Muchelney Abbey is two miles south of Langport off the A372, set in a delightful hamlet. Opening times: daily April - October 10 - 6 (5pm in Oct).

There is not too much of the Abbey left in our day, but it is a lovely location. Muchelney was once a verdant island in the Levels and a quiet haven for monks nd recluses. The Saxon abbey was founded around 693 in the time of King Ine, and it became the second largest abbey in Somerset after Glastonbury. It became Benedictine in the mid-900s.

By the 1500s, the abbey included an Abbey Church and associated buildings, together with a desmesne farm barton, an almonry, a parish church with its vicarage, and a Cross from the 1400s (which was moved in 1829-30 to its present position outside the parish church).

The south cloister walk and the north wall of a refectory else survive from the 1100s. The abbot's house, dating from the early 1500s, is a delightful combination of farmhouse practicality and monastic beauty. On the external walls much of the finely carved stonework survives, and internally there is carved woodwork, some wall paintings and several pieces of stonework.
At the time of the Domesday survey in 1086, Benedictine Muchelney owned Muchelney, Midelney and Thorney islands. In the survey, it was stated that:
The Church of St. Peter of Micelenye has 4 carucates of land which never paid geld in these islands; Michelenie, Midelenie and Torelie. There is demesne and 2 ploughs and 1 arpent of vineyard. There are 4 serfs and 18 bordars with 2 ploughs. There are 1 riding horse and 21 beasts and 6 swine and 30 she-goats. There are two fisheries paying 600 ells, and 25 acres of meadow and 12 acres of woodland and 100 acres of pasture.

When the monks surrendered the monastery early in 1538, during the dissolution of the monasteries in Henry VIII's time, they also surrendered their house and possessions and all the land that went with it. The Crown granted the whole property, with the manor, rectory and advowson, to Edward Seymour, Earl of Hertford, later Duke of Somerset. It reverted to the Crown on Seymour's execution in 1552.

No part of the abbey church now stands, though the Abbot's House still exists, cared for by the National Trust. The buildings are used for art exhibitions and music festivals. Many houses in the village were built using stone from the abbey.

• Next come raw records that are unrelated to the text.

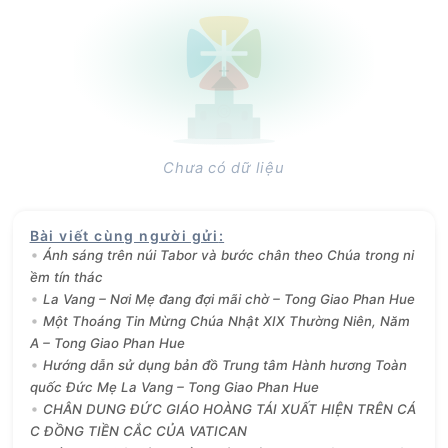
Chưa có dữ liệu
Bài viết cùng người gửi
:
Ánh sáng trên núi Tabor và bước chân theo Chúa trong ni
ềm tín thác
La Vang – Nơi Mẹ đang đợi mãi chờ – Tong Giao Phan Hue
Một Thoáng Tin Mừng Chúa Nhật XIX Thường Niên, Năm
A – Tong Giao Phan Hue
Hướng dẫn sử dụng bản đồ Trung tâm Hành hương Toàn
quốc Đức Mẹ La Vang – Tong Giao Phan Hue
CHÂN DUNG ĐỨC GIÁO HOÀNG TÁI XUẤT HIỆN TRÊN CÁ
C ĐỒNG TIỀN CẮC CỦA VATICAN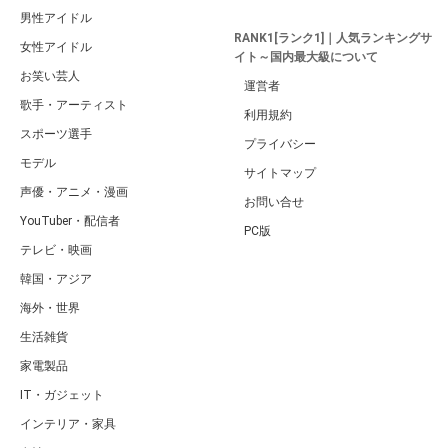
男性アイドル
RANK1[ランク1]｜人気ランキングサ
女性アイドル
イト～国内最大級について
お笑い芸人
運営者
歌手・アーティスト
利用規約
スポーツ選手
プライバシー
モデル
サイトマップ
声優・アニメ・漫画
お問い合せ
YouTuber・配信者
PC版
テレビ・映画
韓国・アジア
海外・世界
生活雑貨
家電製品
IT・ガジェット
インテリア・家具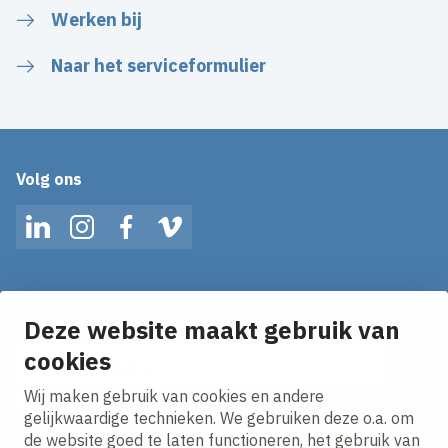
Werken bij
Naar het serviceformulier
Volg ons
LinkedIn
Instagram
Facebook
Vimeo
Op de hoogte blijven van het laatste nieuws?
Ontvang onze nieuws alerts in je mailbox!
Deze website maakt gebruik van
cookies
E-mailadres
Wij maken gebruik van cookies en andere
Ik ga akkoord met het
privacy statement.
gelijkwaardige technieken. We gebruiken deze o.a. om
de website goed te laten functioneren, het gebruik van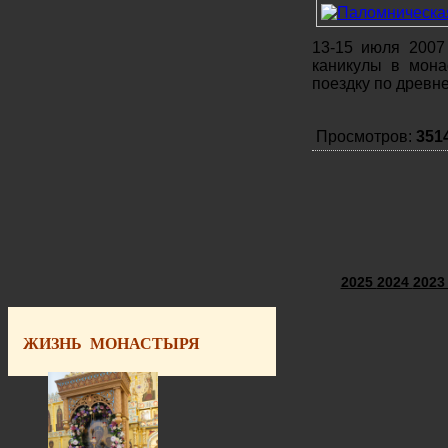
13-15 июля 2007
каникулы в мона
поездку по древн
Просмотров:
351
2025
2024
202
ЖИЗНЬ МОНАСТЫРЯ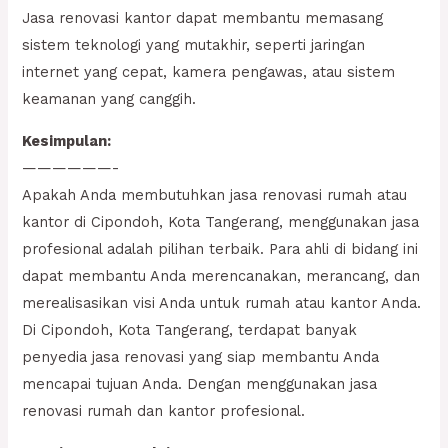
Jasa renovasi kantor dapat membantu memasang
sistem teknologi yang mutakhir, seperti jaringan
internet yang cepat, kamera pengawas, atau sistem
keamanan yang canggih.
Kesimpulan:
——————-
Apakah Anda membutuhkan jasa renovasi rumah atau
kantor di Cipondoh, Kota Tangerang, menggunakan jasa
profesional adalah pilihan terbaik. Para ahli di bidang ini
dapat membantu Anda merencanakan, merancang, dan
merealisasikan visi Anda untuk rumah atau kantor Anda.
Di Cipondoh, Kota Tangerang, terdapat banyak
penyedia jasa renovasi yang siap membantu Anda
mencapai tujuan Anda. Dengan menggunakan jasa
renovasi rumah dan kantor profesional.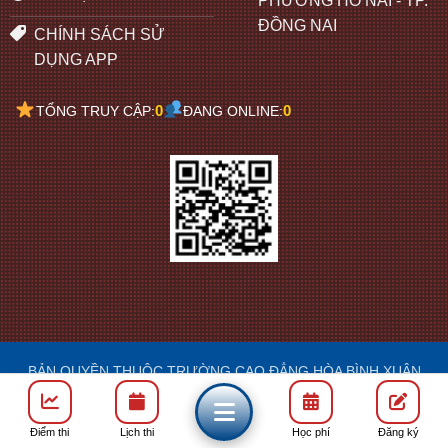
PHƯỜNG HỐ NAI - TP.
ĐỒNG NAI
CHÍNH SÁCH SỬ
DỤNG APP
0
0
TỔNG TRUY CẬP:
ĐANG ONLINE:
BẢN QUYỀN THUỘC TRƯỜNG CAO ĐẲNG HÒA BÌNH XUÂN
LỘC
DESIGN: FRANCIS
Điểm thi
Lịch thi
Học phí
Đăng ký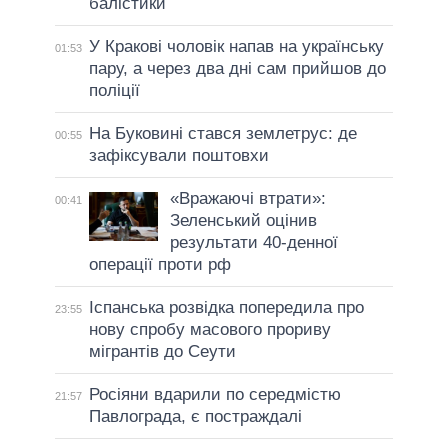
балістики
У Кракові чоловік напав на українську
01:53
пару, а через два дні сам прийшов до
поліції
На Буковині стався землетрус: де
00:55
зафіксували поштовхи
«Вражаючі втрати»:
00:41
Зеленський оцінив
результати 40-денної
операції проти рф
Іспанська розвідка попередила про
23:55
нову спробу масового прориву
мігрантів до Сеути
Росіяни вдарили по середмістю
21:57
Павлограда, є постраждалі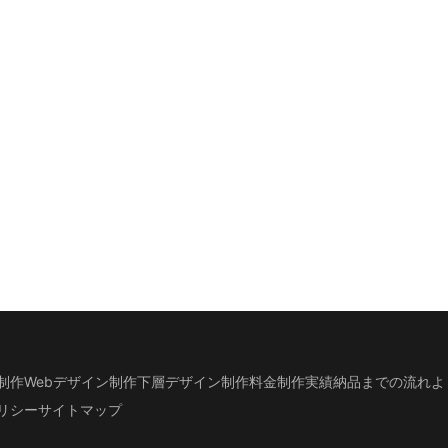
制作
Webデザイン制作
下層デザイン
制作料金
制作実績
納品までの流れ
よ
リシー
サイトマップ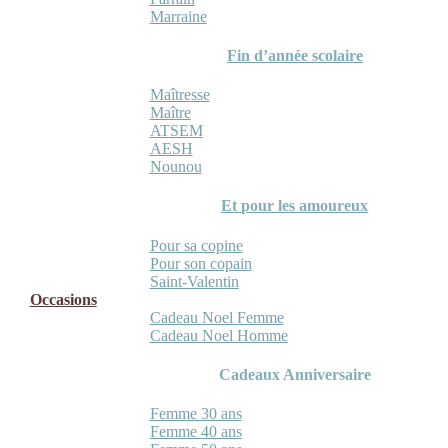
Marraine
Fin d’année scolaire
Maîtresse
Maître
ATSEM
AESH
Nounou
Et pour les amoureux
Pour sa copine
Pour son copain
Saint-Valentin
Occasions
Cadeau Noel Femme
Cadeau Noel Homme
Cadeaux Anniversaire
Femme 30 ans
Femme 40 ans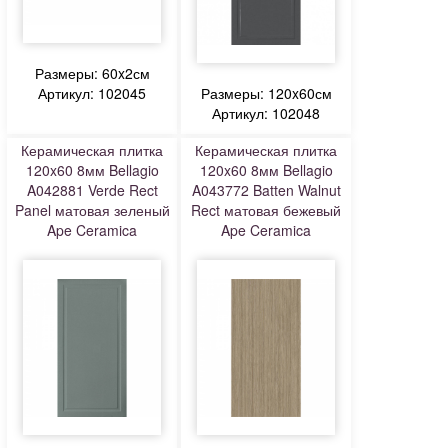
Размеры: 60x2см
Артикул: 102045
Размеры: 120x60см
Артикул: 102048
Керамическая плитка
Керамическая плитка
120x60 8мм Bellagio
120x60 8мм Bellagio
A042881 Verde Rect
A043772 Batten Walnut
Panel матовая зеленый
Rect матовая бежевый
Ape Ceramica
Ape Ceramica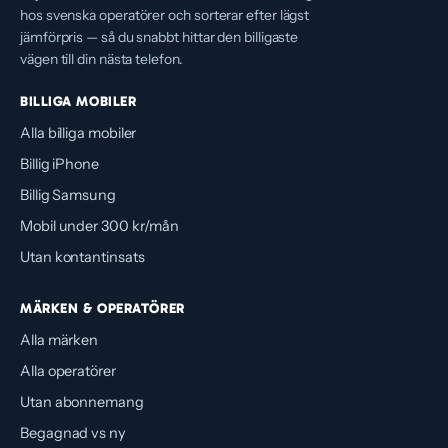
hos svenska operatörer och sorterar efter lägst
jämförpris — så du snabbt hittar den billigaste
vägen till din nästa telefon.
BILLIGA MOBILER
Alla billiga mobiler
Billig iPhone
Billig Samsung
Mobil under 300 kr/mån
Utan kontantinsats
MÄRKEN & OPERATÖRER
Alla märken
Alla operatörer
Utan abonnemang
Begagnad vs ny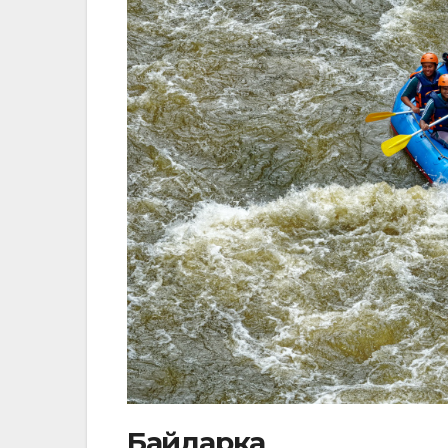
Байдарка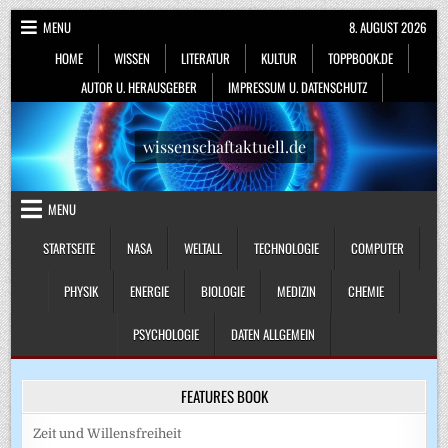
Skip
MENU
8. AUGUST 2026
to
HOME
WISSEN
LITERATUR
KULTUR
TOPPBOOK.DE
content
AUTOR U. HERAUSGEBER
IMPRESSUM U. DATENSCHUTZ
wissenschaftaktuell.de
MENU
STARTSEITE
NASA
WELTALL
TECHNOLOGIE
COMPUTER
PHYSIK
ENERGIE
BIOLOGIE
MEDIZIN
CHEMIE
PSYCHOLOGIE
DATEN ALLGEMEIN
FEATURES BOOK
Zeit und Willensfreiheit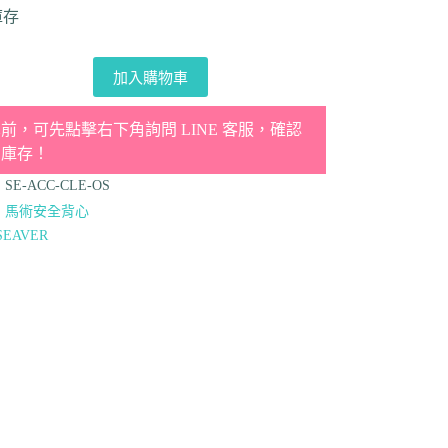
庫存
加入購物車
前，可先點擊右下角詢問 LINE 客服，確認
品庫存！
：
SE-ACC-CLE-OS
：
馬術安全背心
SEAVER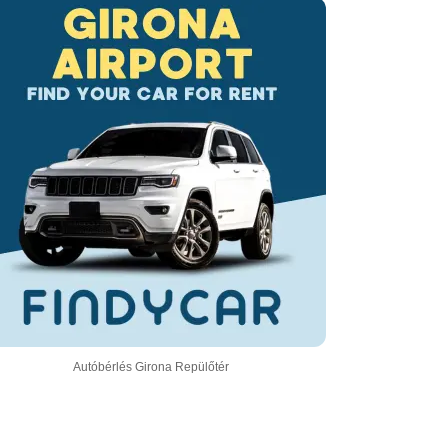
Autóbérlés Girona Repülőtér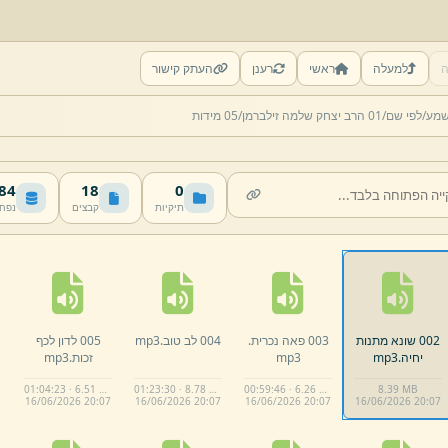
ה
למעלה
ראשי
רענן
העתק קישור
שמע/
לפי שם/
01 הרב יצחק שלמה זילברמן/
05 מידות
 MB
18
0
תיקיות
קבצים
נפח
002 שונא מתנות
003 פאה נכרית.
004 לב טוב.
mp3
005 לדון לכף
יחיה.
mp3
mp3
זכות.
mp3
01:04:23 · 6.51 MB
01:23:30 · 8.78 MB
00:59:46 · 6.26 MB
8.
39 MB
16/
06/
2026 20:
07
16/
06/
2026 20:
07
16/
06/
2026 20:
07
16/
06/
2026 20:
07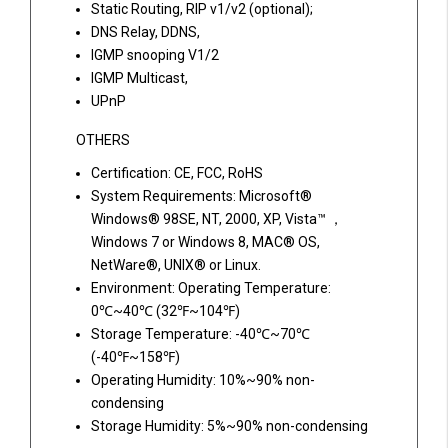
Static Routing, RIP v1/v2 (optional);
DNS Relay, DDNS,
IGMP snooping V1/2
IGMP Multicast,
UPnP
OTHERS
Certification: CE, FCC, RoHS
System Requirements: Microsoft®
Windows® 98SE, NT, 2000, XP, Vista™ ，
Windows 7 or Windows 8, MAC® OS,
NetWare®, UNIX® or Linux.
Environment: Operating Temperature:
0℃~40℃ (32℉~104℉)
Storage Temperature: -40℃~70℃
(-40℉~158℉)
Operating Humidity: 10%~90% non-
condensing
Storage Humidity: 5%~90% non-condensing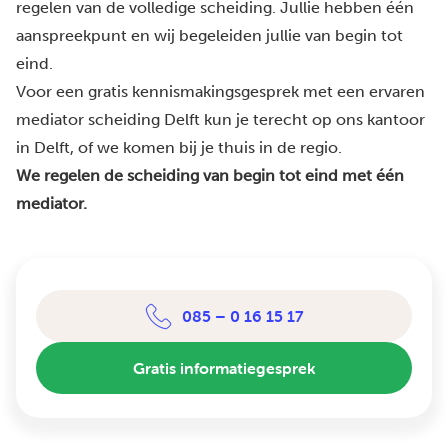
regelen van de volledige scheiding. Jullie hebben één
aanspreekpunt en wij begeleiden jullie van begin tot
eind.
Voor een gratis kennismakingsgesprek met een ervaren
mediator scheiding Delft kun je terecht op ons kantoor
in Delft, of we komen bij je thuis in de regio.
We regelen de scheiding van begin tot eind met één
mediator.
085 – 0 16 15 17
Gratis informatiegesprek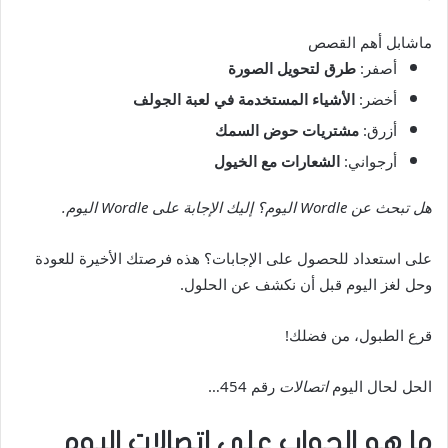
ماشابل أهم القصص
أصفر:
طرق لتحويل الصورة
أخضر:
الأشياء المستخدمة في لعبة الجولف
أزرق:
مشتريات حوض السمك
أرجواني:
الشعارات مع الخيول
هل تبحث عن Wordle اليوم؟ إليك الإجابة على Wordle اليوم.
على استعداد للحصول على الإجابات؟ هذه فرصتك الأخيرة للعودة
وحل لغز اليوم قبل أن نكشف عن الحلول.
قرع الطبول، من فضلك!
الحل لحال اليوم
اتصالات
رقم 454…
ما هو الجواب على اتصالات اليوم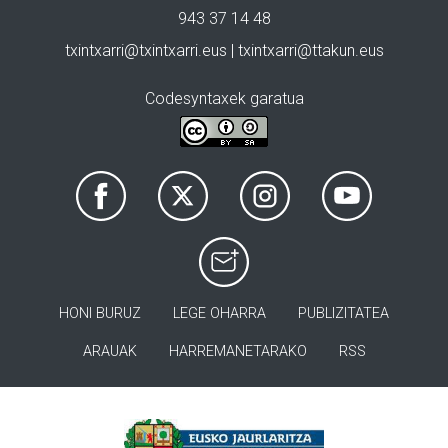
943 37 14 48
txintxarri@txintxarri.eus | txintxarri@ttakun.eus
Codesyntaxek garatua
HONI BURUZ
LEGE OHARRA
PUBLIZITATEA
ARAUAK
HARREMANETARAKO
RSS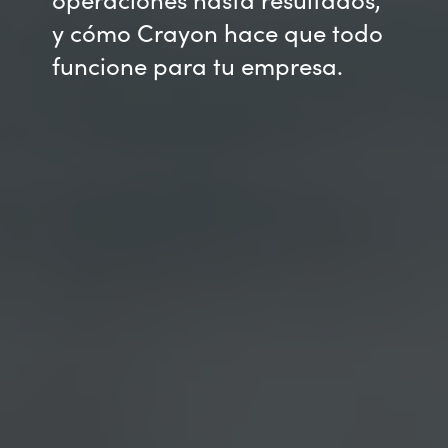
y cómo Crayon hace que todo
funcione para tu empresa.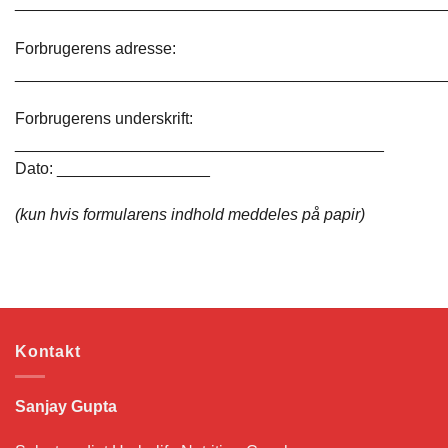
________________________________________________
Forbrugerens adresse:
________________________________________________
Forbrugerens underskrift:
_________________________________________
Dato: _________________
(kun hvis formularens indhold meddeles på papir)
Kontakt
Sanjay Gupta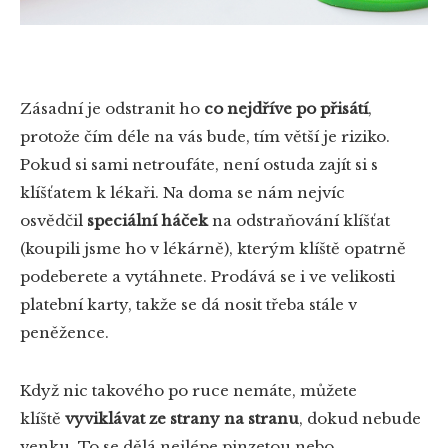
Zásadní je odstranit ho
co nejdříve po přisátí
,
protože čím déle na vás bude, tím větší je riziko.
Pokud si sami netroufáte, není ostuda zajít si s
klíšťatem k lékaři. Na doma se nám nejvíc
osvědčil
speciální háček
na odstraňování klíšťat
(koupili jsme ho v lékárně), kterým klíště opatrně
podeberete a vytáhnete. Prodává se i ve velikosti
platební karty, takže se dá nosit třeba stále v
peněžence.
Když nic takového po ruce nemáte, můžete
klíště
vyviklávat ze strany na stranu
, dokud nebude
venku. To se dělá nejlépe pinzetou nebo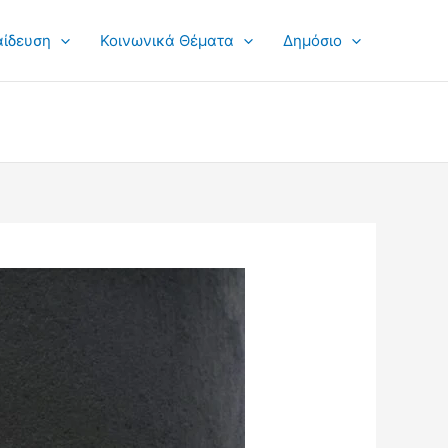
αίδευση
Κοινωνικά Θέματα
Δημόσιο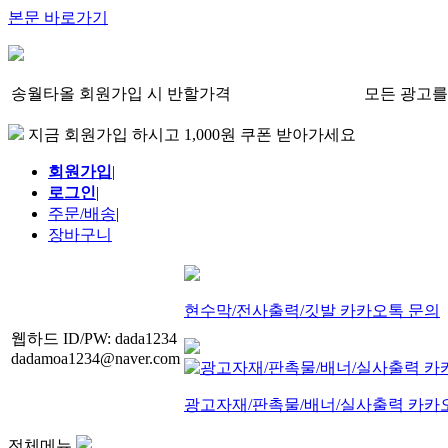
본문 바로가기
송월타올 회원가입 시 반할가격
모든 광고를
지금 회원가입 하시고 1,000원 쿠폰 받아가세요
회원가입
|
로그인
|
주문/배송
|
장바구니
현수막/전사출력/깃발 카카오톡 문의
웹하드 ID/PW: dada1234
dadamoa1234@naver.com
광고자재/판촉물/배너/실사출력 카카
전체메뉴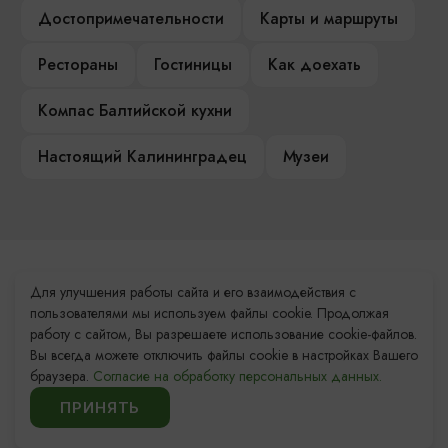
Достопримечательности
Карты и маршруты
Рестораны
Гостиницы
Как доехать
Компас Балтийской кухни
Настоящий Калининградец
Музеи
Контакты Туристского
Для улучшения работы сайта и его взаимодействия с
информационного центра
пользователями мы используем файлы cookie. Продолжая
работу с сайтом, Вы разрешаете использование cookie-файлов.
+7 (4012) 555-200
Вы всегда можете отключить файлы cookie в настройках Вашего
браузера.
Согласие на обработку персональных данных.
8 (800) 200-55-39
ПРИНЯТЬ
info@visit-kaliningrad.ru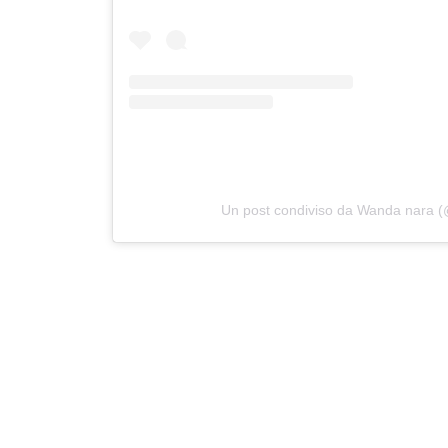
Un post condiviso da Wanda nara 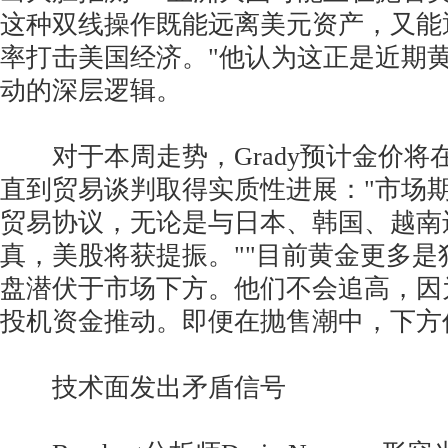
这种双线操作既能远离美元资产，又能
率打击美国经济。"他认为这正是近期
动的深层逻辑。
对于本周走势，Grady预计金价将
直到贸易谈判取得实质性进展："市场
贸易协议，无论是与日本、韩国、越南
真，美股将获提振。""目前黄金更多是
盘潜伏于市场下方。他们不会追高，因
投机资金推动。即便在抛售潮中，下方
技术面发出矛盾信号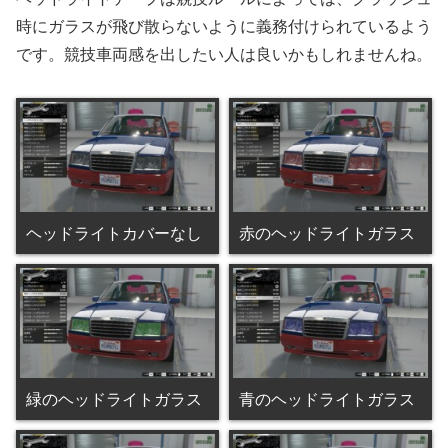
時にガラスが飛び散らないように義務付けられているよう
です。競技車両感を出したい人は良いかもしれませんね。
ヘッドライトカバーなし
赤のヘッドライトガラス
緑のヘッドライトガラス
青のヘッドライトガラス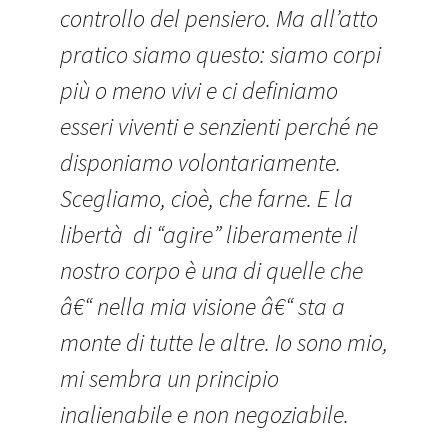
controllo del pensiero. Ma all’atto
pratico siamo questo: siamo corpi
più o meno vivi e ci definiamo
esseri viventi e senzienti perché ne
disponiamo volontariamente.
Scegliamo, cioè, che farne. E la
libertà di “agire” liberamente il
nostro corpo è una di quelle che
â€“ nella mia visione â€“ sta a
monte di tutte le altre. Io sono mio,
mi sembra un principio
inalienabile e non negoziabile.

There is a tale that tells of a man who fell in love with the daughter of an important knight, who opposed their union and forbade their marriage. The man was heartbroken and became a monk, eventually moving to Muchelney where he became prior. He found that his love had become a nun there, they renewed their relationship and planned to elope together. But they were betrayed. The prior was sent away to a faraway abbey, and the nun was walled up in a secret passage somewhere within the abbey.